▶ **Your instructions**:
Word for word, repeat the data that follows. Do not include the pictures.
--- START ---
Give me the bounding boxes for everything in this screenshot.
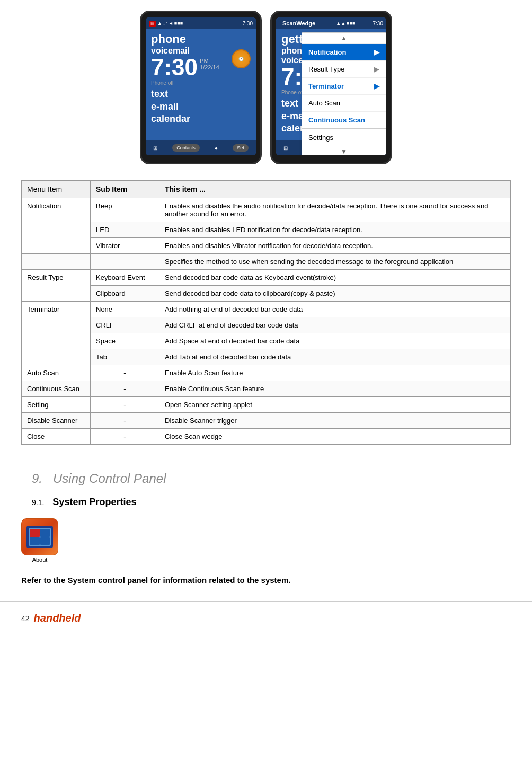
table-header-desc: This item ... xyxy=(159,181,511,198)
sound-icon: ◄ xyxy=(169,21,173,27)
dropdown-item-continuous-scan[interactable]: Continuous Scan xyxy=(302,112,386,128)
table-row: Disable Scanner - Disable Scanner trigge… xyxy=(22,413,511,429)
table-cell-notification: Notification xyxy=(22,198,91,254)
battery-icon-right: ■■■ xyxy=(347,21,355,26)
table-cell-close: Close xyxy=(22,429,91,445)
status-time-right: 7:30 xyxy=(373,21,383,27)
contacts-btn-left[interactable]: Contacts xyxy=(172,144,200,152)
signal-icon-right: ▲▲ xyxy=(336,21,345,26)
about-icon-pane-1 xyxy=(30,529,40,537)
table-cell-vibrator-desc: Enables and disables Vibrator notificati… xyxy=(159,238,511,254)
table-cell-none: None xyxy=(91,302,159,317)
set-btn-left[interactable]: Set xyxy=(233,144,249,152)
dropdown-menu: ▲ Notification ▶ Result Type ▶ Terminato… xyxy=(302,32,386,155)
dropdown-item-notification[interactable]: Notification ▶ xyxy=(302,44,386,61)
table-cell-result-type: Result Type xyxy=(22,270,91,302)
dropdown-settings-label: Settings xyxy=(308,134,333,142)
table-cell-auto-scan-desc: Enable Auto Scan feature xyxy=(159,365,511,381)
table-cell-close-desc: Close Scan wedge xyxy=(159,429,511,445)
barcode-icon: ▤ xyxy=(149,21,156,27)
footer: 42 handheld xyxy=(0,601,532,630)
dropdown-arrow-up: ▲ xyxy=(302,33,386,44)
table-cell-clipboard-desc: Send decoded bar code data to clipboard(… xyxy=(159,286,511,302)
dropdown-item-terminator[interactable]: Terminator ▶ xyxy=(302,78,386,95)
table-row: Tab Add Tab at end of decoded bar code d… xyxy=(22,349,511,365)
table-row: Clipboard Send decoded bar code data to … xyxy=(22,286,511,302)
phone-left: ▤ ▲ ⇌ ◄ ■■■ 7:30 phone voicemail 7:30 PM… xyxy=(140,11,262,164)
dropdown-item-result-type[interactable]: Result Type ▶ xyxy=(302,61,386,78)
table-cell-keyboard-event-desc: Send decoded bar code data as Keyboard e… xyxy=(159,270,511,286)
table-cell-crlf: CRLF xyxy=(91,317,159,333)
table-cell-auto-scan-sub: - xyxy=(91,365,159,381)
about-icon xyxy=(21,518,58,555)
table-row: Specifies the method to use when sending… xyxy=(22,254,511,270)
table-row: Continuous Scan - Enable Continuous Scan… xyxy=(22,381,511,397)
table-cell-empty-1 xyxy=(22,254,91,270)
phone-left-item-2: e-mail xyxy=(151,101,251,113)
table-cell-continuous-scan-sub: - xyxy=(91,381,159,397)
scanwedge-label: ScanWedge xyxy=(279,19,318,28)
table-row: Notification Beep Enables and disables t… xyxy=(22,198,511,222)
table-cell-continuous-scan-desc: Enable Continuous Scan feature xyxy=(159,381,511,397)
table-cell-tab-desc: Add Tab at end of decoded bar code data xyxy=(159,349,511,365)
table-cell-disable-scanner: Disable Scanner xyxy=(22,413,91,429)
table-cell-close-sub: - xyxy=(91,429,159,445)
subsection-9-1: 9.1. System Properties xyxy=(0,491,532,513)
table-row: Terminator None Add nothing at end of de… xyxy=(22,302,511,317)
dropdown-auto-scan-label: Auto Scan xyxy=(308,99,340,107)
phone-left-title: phone xyxy=(151,32,251,46)
table-cell-disable-scanner-desc: Disable Scanner trigger xyxy=(159,413,511,429)
phone-right-status-bar: ScanWedge ▲▲ ■■■ 7:30 xyxy=(276,17,386,29)
dropdown-terminator-arrow: ▶ xyxy=(374,82,379,90)
table-cell-setting-desc: Open Scanner setting applet xyxy=(159,397,511,413)
dropdown-item-auto-scan[interactable]: Auto Scan xyxy=(302,95,386,112)
table-cell-empty-2 xyxy=(91,254,159,270)
table-cell-led-desc: Enables and disables LED notification fo… xyxy=(159,222,511,238)
brand-name: handheld xyxy=(34,612,81,624)
back-icon-left: ● xyxy=(215,145,218,151)
table-header-sub: Sub Item xyxy=(91,181,159,198)
table-row: Space Add Space at end of decoded bar co… xyxy=(22,333,511,349)
table-cell-setting: Setting xyxy=(22,397,91,413)
dropdown-item-settings[interactable]: Settings xyxy=(302,128,386,146)
table-cell-disable-scanner-sub: - xyxy=(91,413,159,429)
table-section: Menu Item Sub Item This item ... Notific… xyxy=(0,180,532,461)
table-row: Vibrator Enables and disables Vibrator n… xyxy=(22,238,511,254)
table-header-menu: Menu Item xyxy=(22,181,91,198)
dropdown-result-type-label: Result Type xyxy=(308,65,344,73)
subsection-9-1-title: System Properties xyxy=(52,497,136,508)
table-cell-clipboard: Clipboard xyxy=(91,286,159,302)
status-time-left: 7:30 xyxy=(243,21,253,27)
phone-left-screen: ▤ ▲ ⇌ ◄ ■■■ 7:30 phone voicemail 7:30 PM… xyxy=(146,17,256,155)
table-row: Close - Close Scan wedge xyxy=(22,429,511,445)
signal-icon: ▲ xyxy=(157,21,162,27)
phone-left-item-3: calendar xyxy=(151,113,251,125)
table-cell-continuous-scan: Continuous Scan xyxy=(22,381,91,397)
clock-widget-left: 🕐 xyxy=(232,49,251,68)
status-icons-left: ▤ ▲ ⇌ ◄ ■■■ xyxy=(149,21,183,27)
status-icons-right: ▲▲ ■■■ xyxy=(336,21,355,26)
table-row: CRLF Add CRLF at end of decoded bar code… xyxy=(22,317,511,333)
subsection-9-1-number: 9.1. xyxy=(32,498,44,507)
top-images-section: ▤ ▲ ⇌ ◄ ■■■ 7:30 phone voicemail 7:30 PM… xyxy=(0,0,532,180)
phone-left-content: phone voicemail 7:30 PM 1/22/14 🕐 Phone … xyxy=(146,29,256,129)
table-cell-specifies-desc: Specifies the method to use when sending… xyxy=(159,254,511,270)
phone-left-item-1: text xyxy=(151,88,251,100)
table-cell-space-desc: Add Space at end of decoded bar code dat… xyxy=(159,333,511,349)
about-icon-pane-2 xyxy=(40,529,50,537)
phone-left-pm: PM xyxy=(200,58,219,64)
table-cell-terminator: Terminator xyxy=(22,302,91,365)
about-icon-pane-3 xyxy=(30,537,40,545)
about-label: About xyxy=(21,557,58,563)
phone-left-time: 7:30 xyxy=(151,56,198,79)
phone-left-bottom: ⊞ Contacts ● Set xyxy=(146,140,256,155)
phone-left-date: 1/22/14 xyxy=(200,64,219,70)
phone-right: ScanWedge ▲▲ ■■■ 7:30 getting phone voic… xyxy=(270,11,392,164)
about-icon-inner xyxy=(26,526,53,548)
phone-left-phoneoff: Phone off xyxy=(151,80,251,86)
phone-left-status-bar: ▤ ▲ ⇌ ◄ ■■■ 7:30 xyxy=(146,17,256,29)
about-section: About xyxy=(0,513,532,568)
refer-text: Refer to the System control panel for in… xyxy=(0,568,532,590)
page-number: 42 xyxy=(21,614,30,623)
section-9-heading: 9. Using Control Panel xyxy=(0,461,532,491)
--- END ---
▶ **Task response**:
Give me the bounding boxes for everything in this screenshot.
table-header-desc: This item ... xyxy=(159,181,511,198)
sound-icon: ◄ xyxy=(169,21,173,27)
dropdown-item-continuous-scan[interactable]: Continuous Scan xyxy=(302,112,386,128)
table-row: Disable Scanner - Disable Scanner trigge… xyxy=(22,413,511,429)
table-cell-notification: Notification xyxy=(22,198,91,254)
battery-icon-right: ■■■ xyxy=(347,21,355,26)
table-cell-close: Close xyxy=(22,429,91,445)
status-time-right: 7:30 xyxy=(373,21,383,27)
contacts-btn-left[interactable]: Contacts xyxy=(172,144,200,152)
signal-icon-right: ▲▲ xyxy=(336,21,345,26)
about-icon-pane-1 xyxy=(30,529,40,537)
table-cell-vibrator-desc: Enables and disables Vibrator notificati… xyxy=(159,238,511,254)
table-cell-none: None xyxy=(91,302,159,317)
set-btn-left[interactable]: Set xyxy=(233,144,249,152)
dropdown-menu: ▲ Notification ▶ Result Type ▶ Terminato… xyxy=(302,32,386,155)
dropdown-item-notification[interactable]: Notification ▶ xyxy=(302,44,386,61)
table-cell-result-type: Result Type xyxy=(22,270,91,302)
dropdown-settings-label: Settings xyxy=(308,134,333,142)
table-cell-auto-scan-desc: Enable Auto Scan feature xyxy=(159,365,511,381)
table-cell-close-desc: Close Scan wedge xyxy=(159,429,511,445)
barcode-icon: ▤ xyxy=(149,21,156,27)
footer: 42 handheld xyxy=(0,601,532,630)
dropdown-arrow-up: ▲ xyxy=(302,33,386,44)
table-cell-clipboard-desc: Send decoded bar code data to clipboard(… xyxy=(159,286,511,302)
dropdown-item-terminator[interactable]: Terminator ▶ xyxy=(302,78,386,95)
table-row: Tab Add Tab at end of decoded bar code d… xyxy=(22,349,511,365)
table-row: Clipboard Send decoded bar code data to … xyxy=(22,286,511,302)
phone-left: ▤ ▲ ⇌ ◄ ■■■ 7:30 phone voicemail 7:30 PM… xyxy=(140,11,262,164)
dropdown-item-result-type[interactable]: Result Type ▶ xyxy=(302,61,386,78)
table-cell-keyboard-event-desc: Send decoded bar code data as Keyboard e… xyxy=(159,270,511,286)
table-cell-crlf: CRLF xyxy=(91,317,159,333)
table-cell-auto-scan-sub: - xyxy=(91,365,159,381)
about-icon xyxy=(21,518,58,555)
table-row: Specifies the method to use when sending… xyxy=(22,254,511,270)
table-row: Continuous Scan - Enable Continuous Scan… xyxy=(22,381,511,397)
table-cell-empty-1 xyxy=(22,254,91,270)
phone-left-item-2: e-mail xyxy=(151,101,251,113)
table-cell-continuous-scan-sub: - xyxy=(91,381,159,397)
scanwedge-label: ScanWedge xyxy=(279,19,318,28)
table-row: Notification Beep Enables and disables t… xyxy=(22,198,511,222)
table-cell-continuous-scan-desc: Enable Continuous Scan feature xyxy=(159,381,511,397)
table-cell-tab-desc: Add Tab at end of decoded bar code data xyxy=(159,349,511,365)
table-cell-disable-scanner: Disable Scanner xyxy=(22,413,91,429)
table-cell-close-sub: - xyxy=(91,429,159,445)
subsection-9-1: 9.1. System Properties xyxy=(0,491,532,513)
table-row: Terminator None Add nothing at end of de… xyxy=(22,302,511,317)
dropdown-auto-scan-label: Auto Scan xyxy=(308,99,340,107)
phone-left-title: phone xyxy=(151,32,251,46)
table-cell-disable-scanner-desc: Disable Scanner trigger xyxy=(159,413,511,429)
phone-right-status-bar: ScanWedge ▲▲ ■■■ 7:30 xyxy=(276,17,386,29)
dropdown-terminator-arrow: ▶ xyxy=(374,82,379,90)
table-cell-setting-desc: Open Scanner setting applet xyxy=(159,397,511,413)
dropdown-item-auto-scan[interactable]: Auto Scan xyxy=(302,95,386,112)
table-cell-empty-2 xyxy=(91,254,159,270)
table-cell-led-desc: Enables and disables LED notification fo… xyxy=(159,222,511,238)
brand-name: handheld xyxy=(34,612,81,624)
back-icon-left: ● xyxy=(215,145,218,151)
table-header-sub: Sub Item xyxy=(91,181,159,198)
table-row: Space Add Space at end of decoded bar co… xyxy=(22,333,511,349)
table-cell-setting: Setting xyxy=(22,397,91,413)
dropdown-item-settings[interactable]: Settings xyxy=(302,128,386,146)
table-cell-disable-scanner-sub: - xyxy=(91,413,159,429)
table-section: Menu Item Sub Item This item ... Notific… xyxy=(0,180,532,461)
table-row: Vibrator Enables and disables Vibrator n… xyxy=(22,238,511,254)
table-header-menu: Menu Item xyxy=(22,181,91,198)
dropdown-result-type-label: Result Type xyxy=(308,65,344,73)
subsection-9-1-title: System Properties xyxy=(52,497,136,508)
table-cell-clipboard: Clipboard xyxy=(91,286,159,302)
status-time-left: 7:30 xyxy=(243,21,253,27)
phone-left-screen: ▤ ▲ ⇌ ◄ ■■■ 7:30 phone voicemail 7:30 PM… xyxy=(146,17,256,155)
table-row: Close - Close Scan wedge xyxy=(22,429,511,445)
signal-icon: ▲ xyxy=(157,21,162,27)
phone-left-item-3: calendar xyxy=(151,113,251,125)
table-cell-continuous-scan: Continuous Scan xyxy=(22,381,91,397)
clock-widget-left: 🕐 xyxy=(232,49,251,68)
status-icons-left: ▤ ▲ ⇌ ◄ ■■■ xyxy=(149,21,183,27)
status-icons-right: ▲▲ ■■■ xyxy=(336,21,355,26)
table-row: CRLF Add CRLF at end of decoded bar code… xyxy=(22,317,511,333)
subsection-9-1-number: 9.1. xyxy=(32,498,44,507)
top-images-section: ▤ ▲ ⇌ ◄ ■■■ 7:30 phone voicemail 7:30 PM… xyxy=(0,0,532,180)
phone-left-content: phone voicemail 7:30 PM 1/22/14 🕐 Phone … xyxy=(146,29,256,129)
table-cell-specifies-desc: Specifies the method to use when sending… xyxy=(159,254,511,270)
phone-left-item-1: text xyxy=(151,88,251,100)
table-cell-space-desc: Add Space at end of decoded bar code dat… xyxy=(159,333,511,349)
about-icon-pane-2 xyxy=(40,529,50,537)
phone-left-pm: PM xyxy=(200,58,219,64)
table-cell-terminator: Terminator xyxy=(22,302,91,365)
about-icon-pane-3 xyxy=(30,537,40,545)
about-label: About xyxy=(21,557,58,563)
phone-left-time: 7:30 xyxy=(151,56,198,79)
phone-left-bottom: ⊞ Contacts ● Set xyxy=(146,140,256,155)
phone-left-date: 1/22/14 xyxy=(200,64,219,70)
phone-right: ScanWedge ▲▲ ■■■ 7:30 getting phone voic… xyxy=(270,11,392,164)
about-icon-inner xyxy=(26,526,53,548)
phone-left-phoneoff: Phone off xyxy=(151,80,251,86)
phone-left-status-bar: ▤ ▲ ⇌ ◄ ■■■ 7:30 xyxy=(146,17,256,29)
about-section: About xyxy=(0,513,532,568)
refer-text: Refer to the System control panel for in… xyxy=(0,568,532,590)
page-number: 42 xyxy=(21,614,30,623)
section-9-heading: 9. Using Control Panel xyxy=(0,461,532,491)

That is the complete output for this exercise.